3. Default: `{Condukt.Sandbox.Local, cwd: <:cwd option or File.cwd!()>}`.

```elixir
# Default: Local sandbox rooted at the host cwd.
{:ok, agent} = MyApp.CodingAgent.start_link(api_key: "...")

# Local sandbox rooted at a specific directory.
{:ok, agent} =
  MyApp.CodingAgent.start_link(
    api_key: "...",
    sandbox: {Condukt.Sandbox.Local, cwd: "/path/to/project"}
  )

# Virtual sandbox (when condukt_bashkit_nif is installed).
{:ok, agent} =
  MyApp.CodingAgent.start_link(
    api_key: "...",
    sandbox: Condukt.Sandbox.Virtual
  )
```

Or declare a default on the agent module:

```elixir
defmodule MyApp.CodingAgent do
  use Condukt

  @impl true
  def sandbox do
    {Condukt.Sandbox.Local, cwd: "/path/to/project"}
  end
end
```

## Sandbox-aware tools

If you write a custom tool that touches the filesystem or spawns processes,
route through the `Condukt.Sandbox.*` facade rather than calling `File.*`,
`System.cmd/3`, or `MuonTrap.cmd/3` directly.
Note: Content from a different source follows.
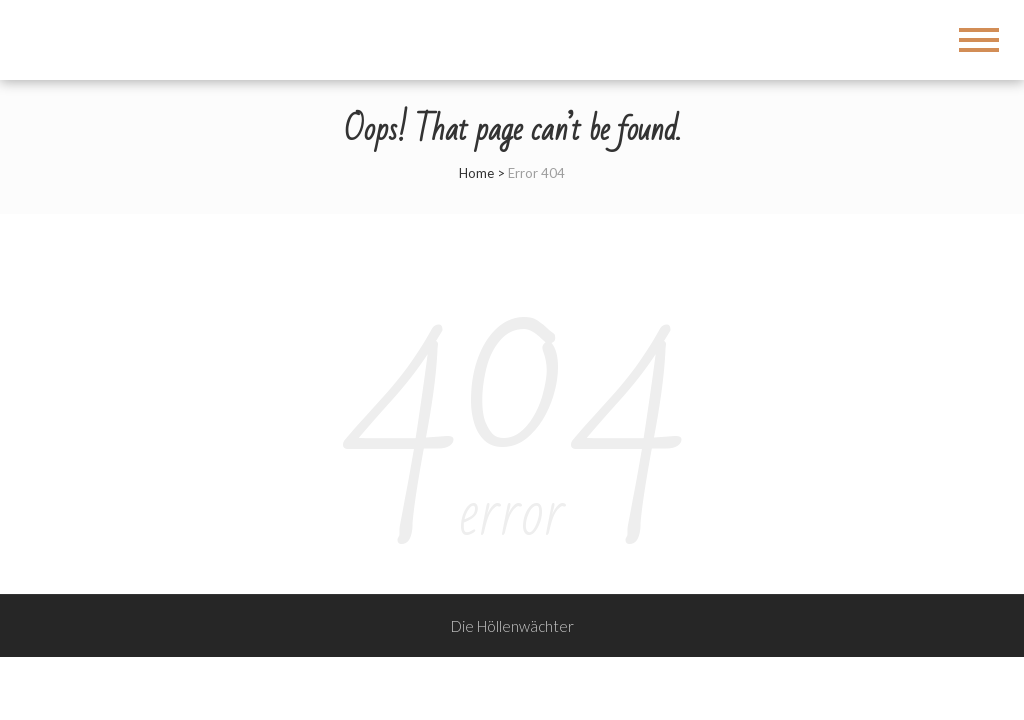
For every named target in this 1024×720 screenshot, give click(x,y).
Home (476, 173)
Direct calls bypass the
sandbox and break the ability to swap one in.

The facade:

```elixir
Condukt.Sandbox.read(sandbox, path)
Condukt.Sandbox.write(sandbox, path, content)
Condukt.Sandbox.edit(sandbox, path, old_text, new_text)
Condukt.Sandbox.exec(sandbox, command, opts)
Condukt.Sandbox.glob(sandbox, pattern, opts)
Condukt.Sandbox.grep(sandbox, pattern, opts)
Condukt.Sandbox.mount(sandbox, host_path, vfs_path)
```

The sandbox is in `context.sandbox` when your tool's `call/2` is invoked.
See the [Tools guide](tools.md) for an example.
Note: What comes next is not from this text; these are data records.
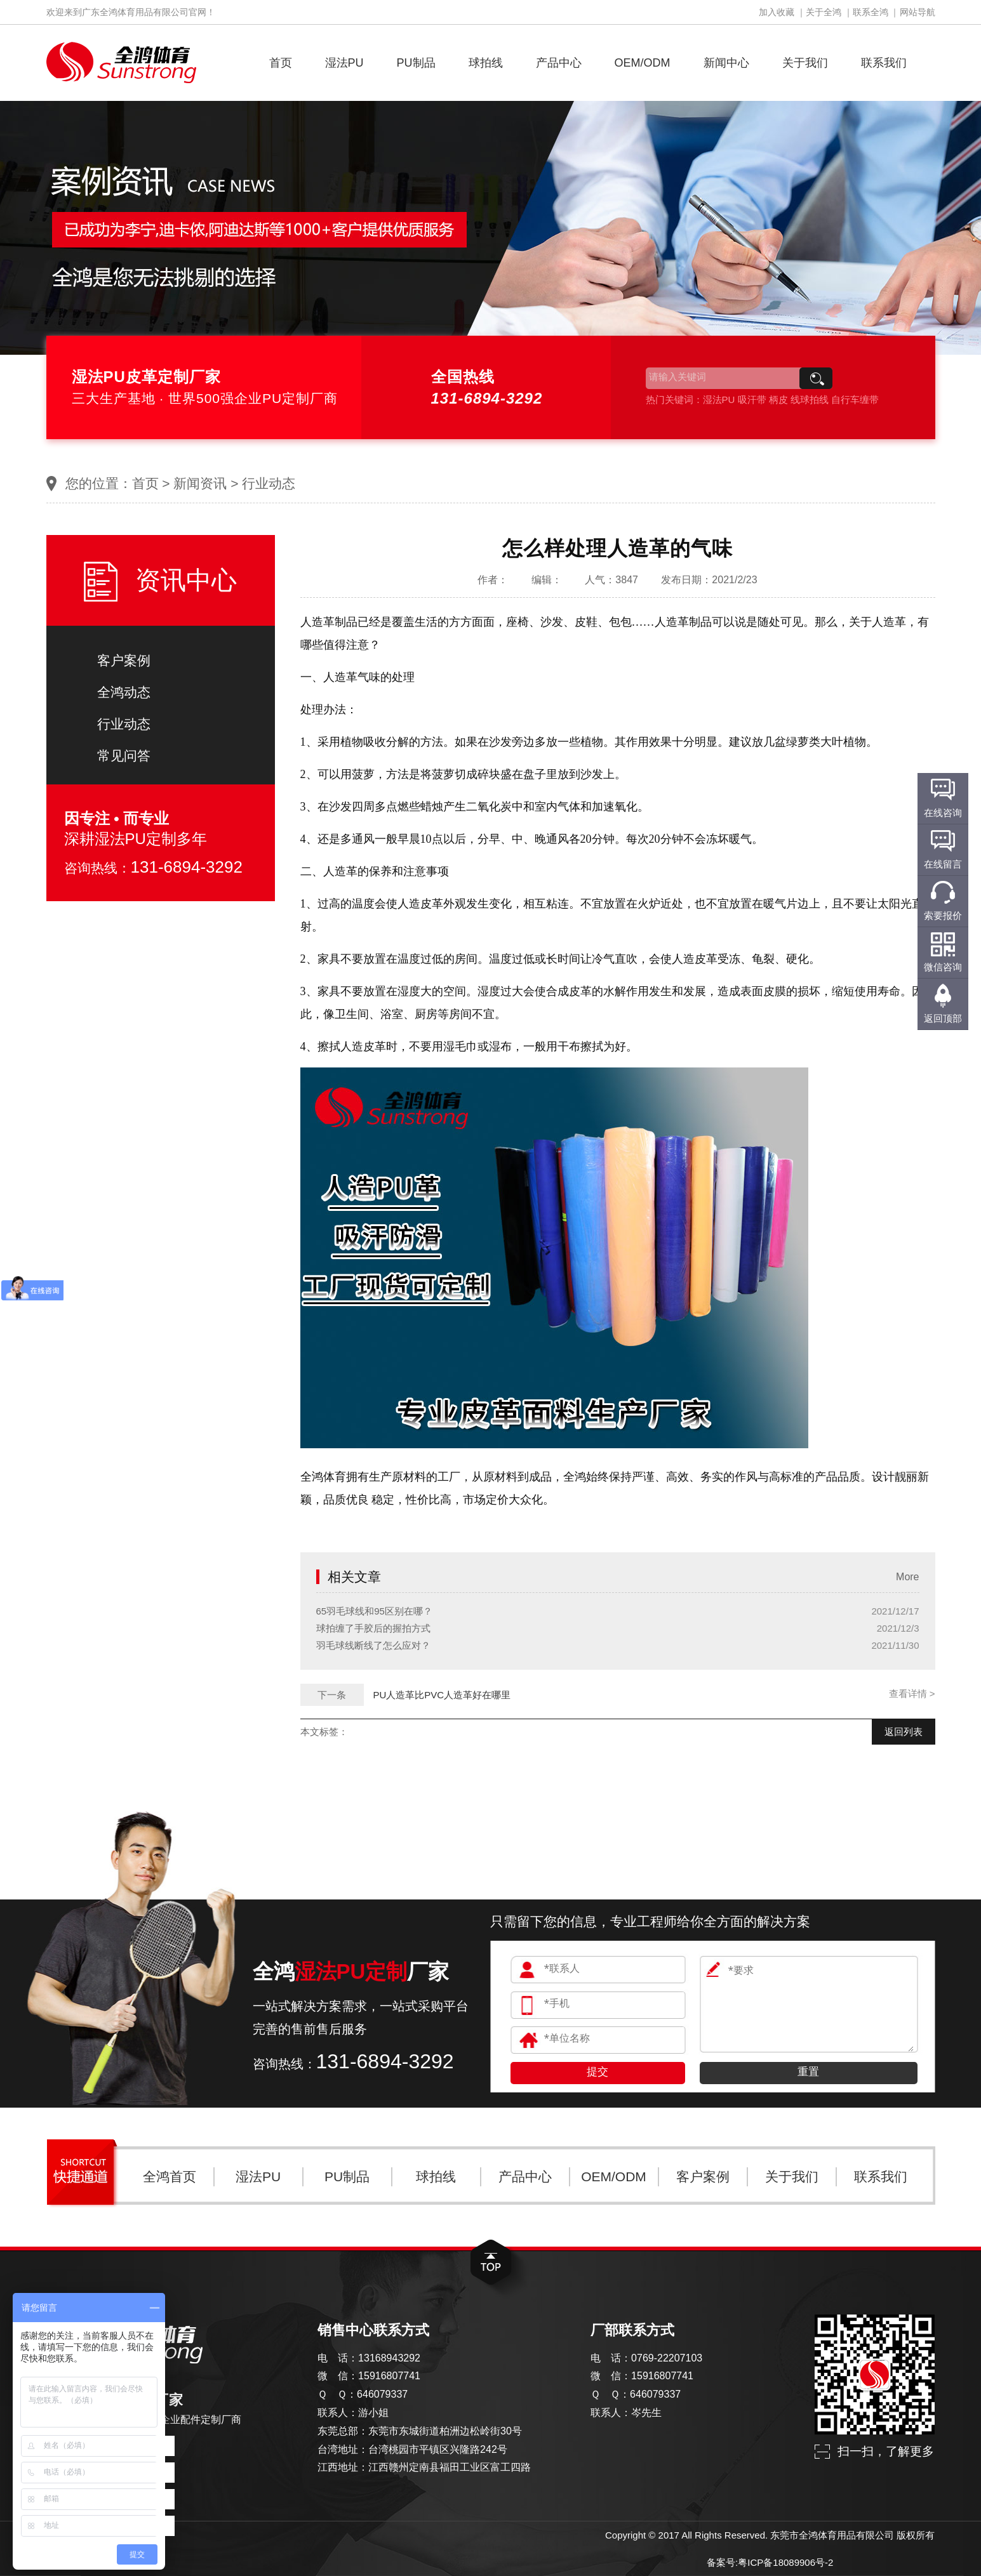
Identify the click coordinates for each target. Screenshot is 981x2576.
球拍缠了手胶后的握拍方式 (373, 1628)
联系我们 (884, 62)
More (907, 1576)
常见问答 (123, 755)
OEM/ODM (643, 62)
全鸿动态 (123, 692)
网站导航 (917, 12)
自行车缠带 (855, 399)
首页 (280, 62)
## Writing a custom sandbox

Implement the `Condukt.Sandbox` behaviour. `init/1` builds the per-session
state, `shutdown/1` releases it, and the rest are I/O primitives:

```elixir
defmodule MyApp.S3Sandbox do
  @behaviour Condukt.Sandbox

  @impl true
  def init(opts), do: {:ok, %{bucket: opts[:bucket]}}

  @impl true
  def shutdown(_state), do: :ok

  @impl true
  def read_file(state, path), do: ExAws.S3.get_object(state.bucket, path) |> ExAws.request()

  # write_file/3, edit_file/4, exec/3, plus optional glob/3, grep/3, mount/3
end
```

`glob/3`, `grep/3`, and `mount/3` are optional callbacks. The facade returns
`{:error, :not_supported}` when a sandbox does not implement them.

## Why sandboxes

Two reasons.

First, isolation: in multi-tenant deployments you may not want every agent
to read or write the host filesystem unrestricted. A virtual sandbox lets
you mount only the directories an agent should see and bound everything
else.

Second, portability: the same agent definition runs in development against
the real project (Local) and in production against an in-memory snapshot
(Virtual) without any code changes. Tests can build an isolated sandbox per
case and tear it down without touching disk.